Page MenuHomePhabricator

Investigate performance degradation at high concurrencies in php-fpm
Open, HighPublic

Description

It is known, and proved, that at high concurrencies, php-fpm's performance degrades exponentially even we have more available workers and host resources. We have been suspecting that APCu locking could be the culprit.

If it is so, and the issue remains in later versions, our goal is to make better use of onhost memcached by storing objects we were normally storing in apcu until now.

Event Timeline

I have some scripts in my home dir on mwdebug1001.eqiad.wmnet ([..] apcu_rw_test.php).

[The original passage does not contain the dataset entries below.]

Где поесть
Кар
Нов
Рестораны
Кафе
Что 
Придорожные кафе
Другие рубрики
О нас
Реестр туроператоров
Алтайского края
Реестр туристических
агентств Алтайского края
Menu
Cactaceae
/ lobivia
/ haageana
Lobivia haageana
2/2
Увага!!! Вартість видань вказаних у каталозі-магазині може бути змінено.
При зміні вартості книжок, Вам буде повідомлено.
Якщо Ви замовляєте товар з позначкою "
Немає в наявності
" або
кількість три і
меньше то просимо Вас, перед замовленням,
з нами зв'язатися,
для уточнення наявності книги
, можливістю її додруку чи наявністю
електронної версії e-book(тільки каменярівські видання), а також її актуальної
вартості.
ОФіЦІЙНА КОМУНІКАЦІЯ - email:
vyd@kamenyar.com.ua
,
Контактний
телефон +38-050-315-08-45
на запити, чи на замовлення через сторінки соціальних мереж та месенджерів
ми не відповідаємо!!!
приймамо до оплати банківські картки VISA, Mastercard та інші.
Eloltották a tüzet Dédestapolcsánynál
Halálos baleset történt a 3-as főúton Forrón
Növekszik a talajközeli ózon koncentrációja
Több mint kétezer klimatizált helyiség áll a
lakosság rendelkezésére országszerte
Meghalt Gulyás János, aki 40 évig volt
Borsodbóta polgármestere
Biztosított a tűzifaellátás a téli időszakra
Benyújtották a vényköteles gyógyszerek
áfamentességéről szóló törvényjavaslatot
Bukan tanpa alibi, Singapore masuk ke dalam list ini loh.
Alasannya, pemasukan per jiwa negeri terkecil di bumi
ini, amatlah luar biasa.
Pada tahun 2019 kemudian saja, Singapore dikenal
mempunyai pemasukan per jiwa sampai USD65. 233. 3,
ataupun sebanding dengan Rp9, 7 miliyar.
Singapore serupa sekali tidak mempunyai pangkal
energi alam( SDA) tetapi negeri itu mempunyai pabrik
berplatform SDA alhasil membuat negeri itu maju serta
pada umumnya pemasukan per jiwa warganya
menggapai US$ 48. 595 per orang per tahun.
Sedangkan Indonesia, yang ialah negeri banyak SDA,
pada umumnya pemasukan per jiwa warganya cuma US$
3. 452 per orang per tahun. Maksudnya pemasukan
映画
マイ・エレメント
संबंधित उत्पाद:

aaron raised the priority of this task from Low to High.Jan 7 2022, 1:43 AM

Using https://gist.github.com/AaronSchulz/28a2cc7701a33adca1479b5ff6530b2c and ab , apcu perfomance degradation was tested in a number of scenarios on a depooled host. When doing high writes to a set keys of random sizes (128 bytes to 1MB), the global write locks slow down even simple read-only requests (e.g. apcu_fetch). Inducing memory fragmentation (reported by apc.php) only makes it worse. Another antipattern is quickly filling up the cache up with an overly large working-set and causing resets, which creates an endless cycle of sets and cache flushes, with reads being slow.

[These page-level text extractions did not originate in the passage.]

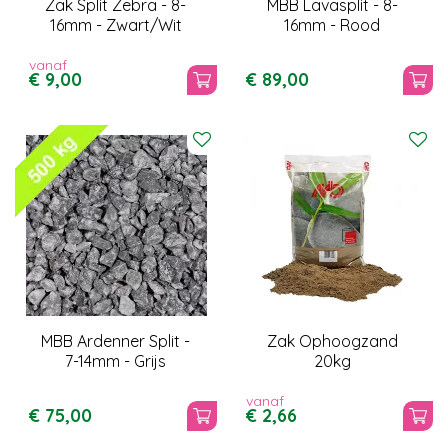
Zak Split Zebra - 8-
MBB Lavasplit - 8-
16mm - Zwart/Wit
16mm - Rood
vanaf
€
9
,
00
€
89
,
00
MBB Ardenner Split -
Zak Ophoogzand
7-14mm - Grijs
20kg
vanaf
€
75
,
00
€
2
,
66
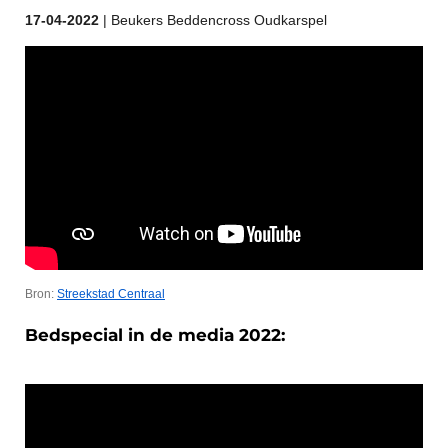
17-04
-2022
| Beukers Beddencross Oudkarspel
Bron:
Streekstad Centraal
Bedspecial in de media 2022:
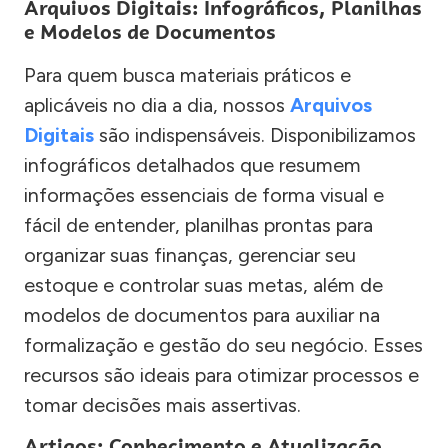
Arquivos Digitais: Infográficos, Planilhas
e Modelos de Documentos
Para quem busca materiais práticos e
aplicáveis no dia a dia, nossos
Arquivos
Digitais
são indispensáveis. Disponibilizamos
infográficos detalhados que resumem
informações essenciais de forma visual e
fácil de entender, planilhas prontas para
organizar suas finanças, gerenciar seu
estoque e controlar suas metas, além de
modelos de documentos para auxiliar na
formalização e gestão do seu negócio. Esses
recursos são ideais para otimizar processos e
tomar decisões mais assertivas.
Artigos: Conhecimento e Atualização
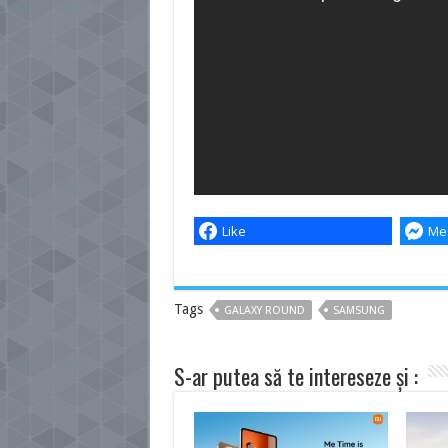
Like
Me
Tags
GALAXY ROUND
SAMSUNG
S-ar putea să te intereseze și :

Similarly, I can produce 10x to 100x slow downs locally (36 fpm workers, ab concurrency of 36, CPU with 36 logical processors).

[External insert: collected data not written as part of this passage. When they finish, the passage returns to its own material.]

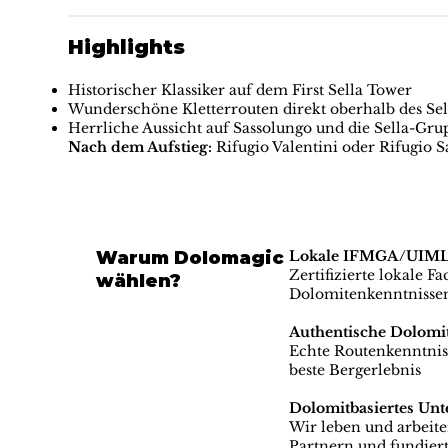
Highlights
Historischer Klassiker auf dem First Sella Tower
Wunderschöne Kletterrouten direkt oberhalb des Sel
Herrliche Aussicht auf Sassolungo und die Sella-Gr
Nach dem Aufstieg:
Rifugio Valentini oder Rifugio S
Warum Dolomagic
Lokale IFMGA/UIMLA-
Zertifizierte lokale F
wählen?
Dolomitenkenntnisse
Authentische Dolomi
Echte Routenkenntniss
beste Bergerlebnis
Dolomitbasiertes Un
Wir leben und arbeit
Partnern und fundiert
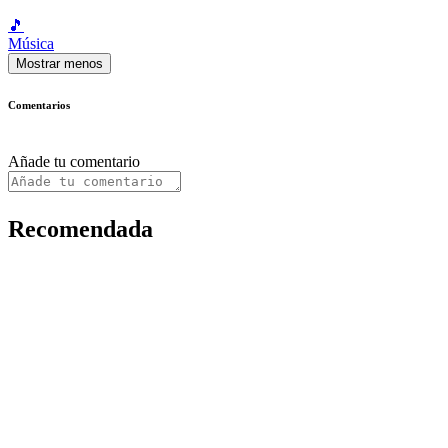
🎵
Música
Mostrar menos
Comentarios
Añade tu comentario
Recomendada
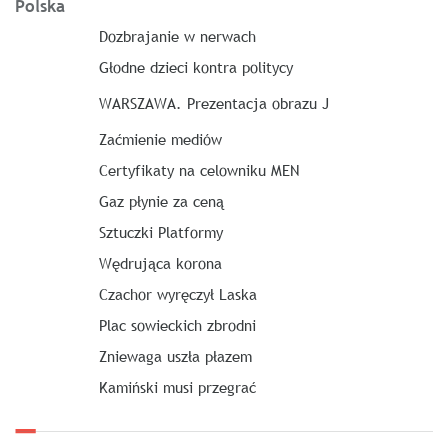
Polska
Dozbrajanie w nerwach
Głodne dzieci kontra politycy
WARSZAWA. Prezentacja obrazu J
Zaćmienie mediów
Certyfikaty na celowniku MEN
Gaz płynie za ceną
Sztuczki Platformy
Wędrująca korona
Czachor wyręczył Laska
Plac sowieckich zbrodni
Zniewaga uszła płazem
Kamiński musi przegrać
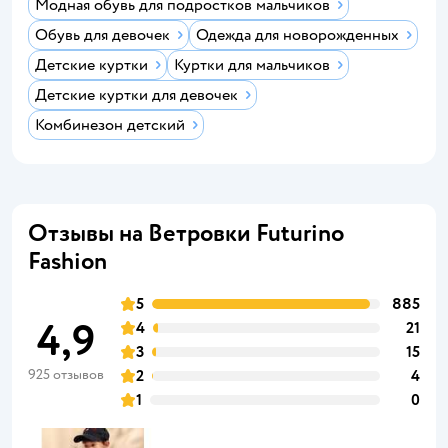
Модная обувь для подростков мальчиков
Обувь для девочек
Одежда для новорожденных
Детские куртки
Куртки для мальчиков
Детские куртки для девочек
Комбинезон детский
Отзывы на Ветровки Futurino
Fashion
5
885
4,9
4
21
3
15
925 отзывов
2
4
1
0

The only mitigation I see is:

  • Avoid the use of key classes with high cardinality and large values
  • Minimize the use of key classes with large values and high write rates
  • Tweak the write rate of loadbalancer lag state keys
  • Use a deferred updates with a mutex to prune expired entries
  • Experiment with low values of apc.ttl (this can make it worse in some cases)
  • The splitting of worker count across machines lowers global lock contention helps (hence, why the k8 pod setup performed better)